* _REQUIRED WORK_:
Without including any pictures, write out the data below exactly.

* _INFORMATION SUPPLIED_:
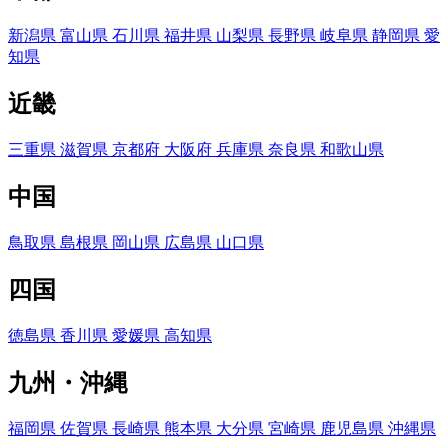
新潟県
富山県
石川県
福井県
山梨県
長野県
岐阜県
静岡県
愛
知県
近畿
三重県
滋賀県
京都府
大阪府
兵庫県
奈良県
和歌山県
中国
鳥取県
島根県
岡山県
広島県
山口県
四国
徳島県
香川県
愛媛県
高知県
九州・沖縄
福岡県
佐賀県
長崎県
熊本県
大分県
宮崎県
鹿児島県
沖縄県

* _REPLY_:
新潟県
富山県
石川県
福井県
山梨県
長野県
岐阜県
静岡県
愛
知県
近畿
三重県
滋賀県
京都府
大阪府
兵庫県
奈良県
和歌山県
中国
鳥取県
島根県
岡山県
広島県
山口県
四国
徳島県
香川県
愛媛県
高知県
九州・沖縄
福岡県
佐賀県
長崎県
熊本県
大分県
宮崎県
鹿児島県
沖縄県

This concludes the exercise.